====== Supplied records ======
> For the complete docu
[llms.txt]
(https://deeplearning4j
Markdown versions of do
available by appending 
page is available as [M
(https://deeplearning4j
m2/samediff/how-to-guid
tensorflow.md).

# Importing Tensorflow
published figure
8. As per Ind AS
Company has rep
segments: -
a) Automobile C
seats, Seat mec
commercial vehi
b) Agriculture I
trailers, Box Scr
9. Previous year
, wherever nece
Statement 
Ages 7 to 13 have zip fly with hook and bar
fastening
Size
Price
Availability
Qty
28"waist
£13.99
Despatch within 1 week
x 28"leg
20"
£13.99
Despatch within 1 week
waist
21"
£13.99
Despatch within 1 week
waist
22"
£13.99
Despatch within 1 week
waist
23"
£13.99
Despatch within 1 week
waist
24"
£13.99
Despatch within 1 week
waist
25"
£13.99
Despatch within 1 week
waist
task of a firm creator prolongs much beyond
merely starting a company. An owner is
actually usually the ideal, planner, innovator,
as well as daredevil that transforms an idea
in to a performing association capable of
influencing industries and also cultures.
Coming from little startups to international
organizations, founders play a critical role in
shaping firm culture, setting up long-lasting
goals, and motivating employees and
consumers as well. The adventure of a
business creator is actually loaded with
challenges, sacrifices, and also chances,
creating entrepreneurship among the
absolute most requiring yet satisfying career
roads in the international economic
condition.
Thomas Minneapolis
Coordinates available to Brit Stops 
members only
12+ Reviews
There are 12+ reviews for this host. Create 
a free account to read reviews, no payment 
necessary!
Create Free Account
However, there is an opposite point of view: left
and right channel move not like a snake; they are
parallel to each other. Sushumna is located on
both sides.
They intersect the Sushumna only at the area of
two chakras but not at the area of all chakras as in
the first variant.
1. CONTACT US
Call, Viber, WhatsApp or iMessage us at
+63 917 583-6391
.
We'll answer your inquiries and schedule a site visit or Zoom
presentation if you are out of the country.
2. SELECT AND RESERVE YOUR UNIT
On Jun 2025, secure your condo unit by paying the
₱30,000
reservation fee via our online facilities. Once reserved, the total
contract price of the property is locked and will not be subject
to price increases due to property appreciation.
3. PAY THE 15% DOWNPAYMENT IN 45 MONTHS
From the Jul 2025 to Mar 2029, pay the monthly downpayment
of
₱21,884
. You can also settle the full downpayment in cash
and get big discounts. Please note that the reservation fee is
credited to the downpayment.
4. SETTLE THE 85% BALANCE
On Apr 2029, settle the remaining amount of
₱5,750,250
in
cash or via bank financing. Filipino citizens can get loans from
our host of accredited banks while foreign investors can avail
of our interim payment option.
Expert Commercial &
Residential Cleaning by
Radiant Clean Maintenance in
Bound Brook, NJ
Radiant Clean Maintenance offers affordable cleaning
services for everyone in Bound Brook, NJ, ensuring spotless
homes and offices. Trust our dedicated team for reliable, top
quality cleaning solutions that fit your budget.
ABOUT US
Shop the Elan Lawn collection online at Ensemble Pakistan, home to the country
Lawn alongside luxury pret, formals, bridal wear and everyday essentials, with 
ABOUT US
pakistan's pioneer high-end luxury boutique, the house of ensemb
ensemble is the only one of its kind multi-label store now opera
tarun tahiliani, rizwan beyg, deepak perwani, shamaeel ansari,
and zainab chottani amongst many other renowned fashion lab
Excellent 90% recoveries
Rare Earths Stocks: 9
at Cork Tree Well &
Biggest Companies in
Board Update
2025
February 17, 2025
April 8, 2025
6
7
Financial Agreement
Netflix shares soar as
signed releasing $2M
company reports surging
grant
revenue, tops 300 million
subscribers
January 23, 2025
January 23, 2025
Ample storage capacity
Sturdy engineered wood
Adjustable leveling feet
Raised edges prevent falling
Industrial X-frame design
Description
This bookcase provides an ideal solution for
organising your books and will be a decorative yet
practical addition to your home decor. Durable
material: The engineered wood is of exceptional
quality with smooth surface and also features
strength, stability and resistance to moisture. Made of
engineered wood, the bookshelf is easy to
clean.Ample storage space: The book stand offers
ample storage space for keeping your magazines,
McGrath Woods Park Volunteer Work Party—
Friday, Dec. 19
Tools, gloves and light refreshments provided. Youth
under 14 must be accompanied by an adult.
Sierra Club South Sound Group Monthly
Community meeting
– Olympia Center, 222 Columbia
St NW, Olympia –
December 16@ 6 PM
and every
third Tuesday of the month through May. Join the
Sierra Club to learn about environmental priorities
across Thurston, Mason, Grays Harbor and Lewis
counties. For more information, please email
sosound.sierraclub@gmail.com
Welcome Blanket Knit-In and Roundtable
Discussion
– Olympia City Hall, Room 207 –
======
§ **About this exercise**:
The string "that" shows up in some lines of the listing. Copy each such line.

§ **Written solution**:
as well as daredevil that transforms an idea
and get big discounts. Please note that the reservation fee is
quality cleaning solutions that fit your budget.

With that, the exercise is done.